What is the MOST operationally efficient way to enforce this requirement?

Options:

Set the S3 access point resource policy to deny the s3 CreateAccessPoint action unless the s3: AccessPointNetworkOngm condition key evaluates to VPC.

Create an SCP at the root level in the organization to deny the s3 CreateAccessPoint action unless the s3 AccessPomtNetworkOngin condition key evaluates to VPC.

Use AWS CloudFormation StackSets to create a new 1AM policy in each AVVS account that allows the s3: CreateAccessPoint action only if the s3 AccessPointNetworkOrigin condition key evaluates to VPC.

Set the S3 bucket policy to deny the s3: CreateAccessPoint action unless the s3AccessPointNetworkOrigin condition key evaluates to VPC.

Discussion

Question 121

A company is using AWS CloudFormation as its deployment tool for all applications. It stages all application binaries and templates within Amazon S3 buckets with versioning enabled. Developers use an Amazon EC2 instance with IDE access to modify and test applications. The developers want to implement CI/CD with AWS CodePipeline with the following requirements:

Use AWS CodeCommit for source control.

Automate unit testing and security scanning.

Alert developers when unit tests fail.

Toggle application features and allow lead developer approval before deployment.

Which solution will meet these requirements?

Options:

Use AWS CodeBuild for testing and scanning. Use EventBridge and SNS for alerts. Use AWS CDK with a manifest to toggle features. Use a manual approval stage.

Use Lambda for testing and alerts. Use AWS Amplify plugins for feature toggles. Use SES for manual approval.

Use Jenkins and SES for alerts. Use nested CloudFormation stacks for features. Use Lambda for approvals.

Use CodeDeploy for testing and scanning. Use CloudWatch alarms and SNS. Use Docker images for features and AWS CLI for toggles.

Discussion

Question 122

A company is running a traditional web application on Amazon EC2 instances. The company needsto refactor the application as microservices that run on containers. Separate versions of the application exist in two distinct environments: production and testing. Load for the application is variable, but the minimum load and the maximum load are known. A solutions architect needs to design the updated application with a serverless architecture that minimizes operational complexity.

Which solution will meet these requirements MOST cost-effectively?

Options:

Upload the container images to AWS Lambda as functions. Configure a concurrency limit for the associated Lambda functions to handle the expected peak load. Configure two separate Lambda integrations within Amazon API Gateway: one for production and one for testing.

Upload the container images to Amazon Elastic Container Registry (Amazon ECR). Configure two auto scaled Amazon Elastic Container Service (Amazon ECS) clusters with the Fargate launch type to handle the expected load. Deploy tasks from the ECR images. Configure two separate Application Load Balancers to direct traffic to the ECS clusters.

Upload the container images to Amazon Elastic Container Registry (Amazon ECR). Configure two auto scaled Amazon Elastic Kubernetes Service (Amazon EKS) clusters with the Fargate launch type to handle the expected load. Deploy tasks from the ECR images. Configure two separate Application Load Balancers to direct traffic to the EKS clusters.

Upload the container images to AWS Elastic Beanstalk. In Elastic Beanstalk, create separate environments and deployments for production and testing. Configure two separate Application Load Balancers to direct traffic to the Elastic Beanstalk deployments.

Discussion

Question 123

A company has millions of objects in an Amazon S3 bucket. The objects are in the S3 Standard storage class. All the S3 objects are accessed frequently. The number of users and applications that access the objects is increasing rapidly. The objects are encrypted with server-side encryption with AWS KMS Keys (SSE-KMS).

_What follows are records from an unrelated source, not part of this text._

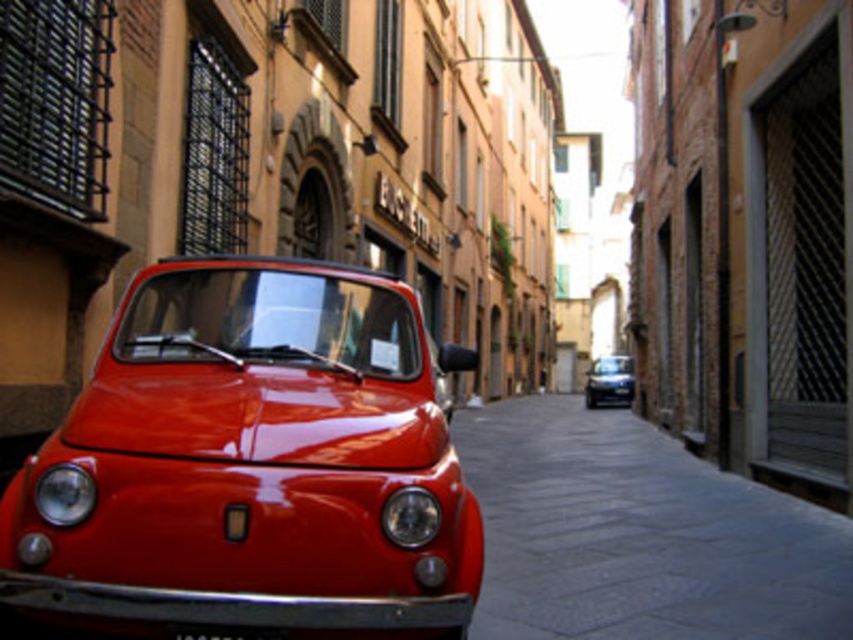 Question: Which object appears farthest from the camera in this image?

Choices:
 (A) black plastic license plate at center
 (B) dark gray stone alley at center
 (C) glossy red car at center

Answer: (B)

Question: Does glossy red car at center appear on the right side of black plastic license plate at center?

Choices:
 (A) no
 (B) yes

Answer: (A)

Question: Is glossy red car at center to the right of dark gray stone alley at center from the viewer's perspective?

Choices:
 (A) no
 (B) yes

Answer: (A)

Question: Among these objects, which one is farthest from the camera?

Choices:
 (A) glossy red car at center
 (B) black plastic license plate at center
 (C) dark gray stone alley at center
 (D) shiny black car at center

Answer: (D)

Question: Among these objects, which one is farthest from the camera?

Choices:
 (A) shiny black car at center
 (B) dark gray stone alley at center
 (C) glossy red car at center

Answer: (A)

Question: Does dark gray stone alley at center have a greater width compared to shiny black car at center?

Choices:
 (A) yes
 (B) no

Answer: (B) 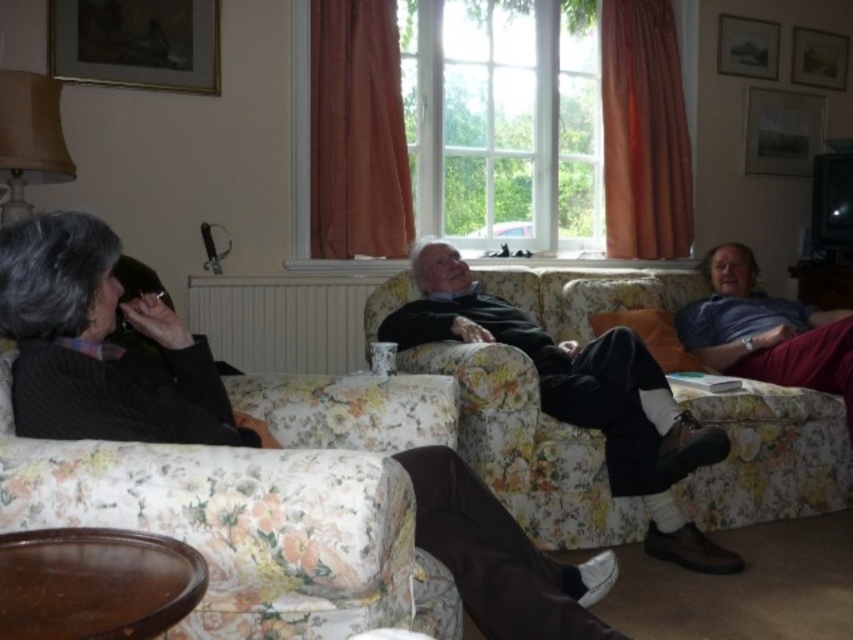 Can you confirm if black sweater at center is smaller than dark green sweater at center?

Yes.

Between point (173, 310) and point (689, 524), which one is positioned in front?

Point (173, 310) is more forward.

The height and width of the screenshot is (640, 853). In order to click on black sweater at center in this screenshot , I will do `click(100, 346)`. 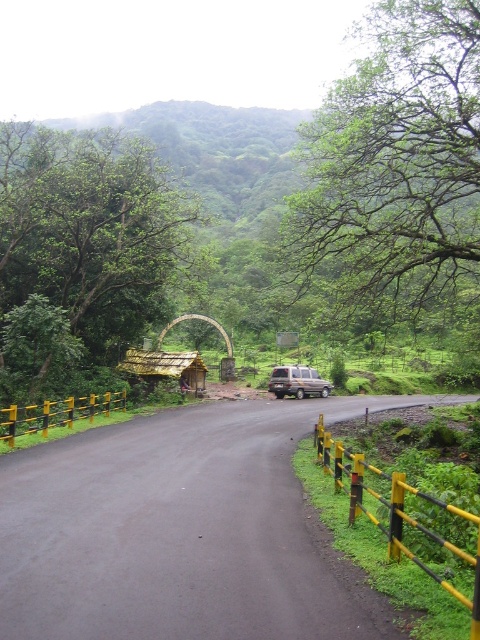 You are a landscape architect designing a new pathway between the green leafy tree at upper center and the green leafy tree at center. Based on their widths, which tree should you consider for placing a wider walkway next to?

The green leafy tree at upper center might be wider than the green leafy tree at center, so the wider walkway should be placed next to the green leafy tree at upper center to accommodate its greater width.

You are a driver approaching the arched gateway in the image. You notice a green leafy tree at upper center and a metallic silver van at center. Which object would block your view of the road ahead more significantly?

The green leafy tree at upper center would block your view more significantly because it is larger in size than the metallic silver van at center.

You are a delivery driver approaching the arched gateway. Your metallic silver van at center is 2.5 meters tall. There is a green leafy tree at center blocking the path. Can your van pass under the tree without hitting it?

The green leafy tree at center is taller than the metallic silver van at center, so the van can pass under the tree as long as the tree branches do not obstruct the path. However, the height of the tree itself does not pose a problem since the van is shorter than the tree. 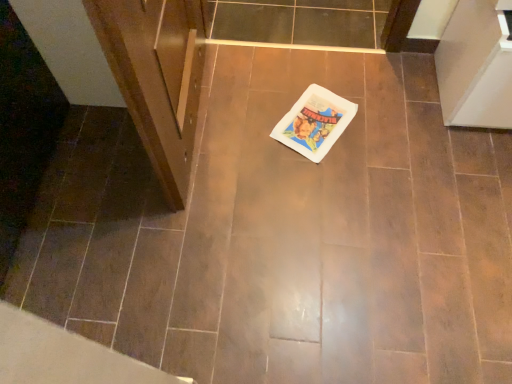 Find the location of `free space in front of white glossy cabinet at right`. free space in front of white glossy cabinet at right is located at coordinates (460, 181). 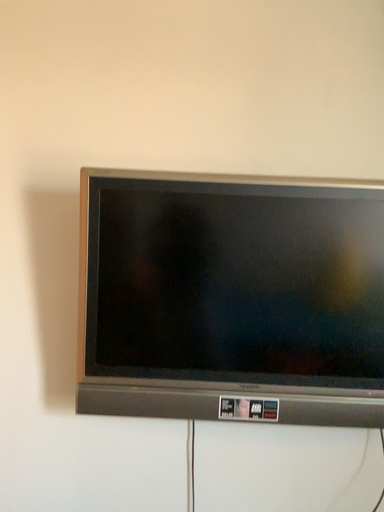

A solutions architect reviews the company's monthly AWS invoice and notices that AWS KMS costs are increasing because of the high number of requests from Amazon S3. The solutions architect needs to optimize costs with minimal changes to the application.

Which solution will meet these requirements with the LEAST operational overhead?

Options:

Create a new S3 bucket that has server-side encryption with customer-provided keys (SSE-C) as the encryption type. Copy the existing objects to the new S3 bucket. Specify SSE-C.

Create a new S3 bucket that has server-side encryption with Amazon S3 managed keys (SSE-S3) as the encryption type. Use S3 Batch Operations to copy the existing objects to the new S3 bucket. Specify SSE-S3.

Use AWS CloudHSM to store the encryption keys. Create a new S3 bucket. Use S3 Batch Operations to copy the existing objects to the new S3 bucket. Encrypt the objects by using the keys from CloudHSM.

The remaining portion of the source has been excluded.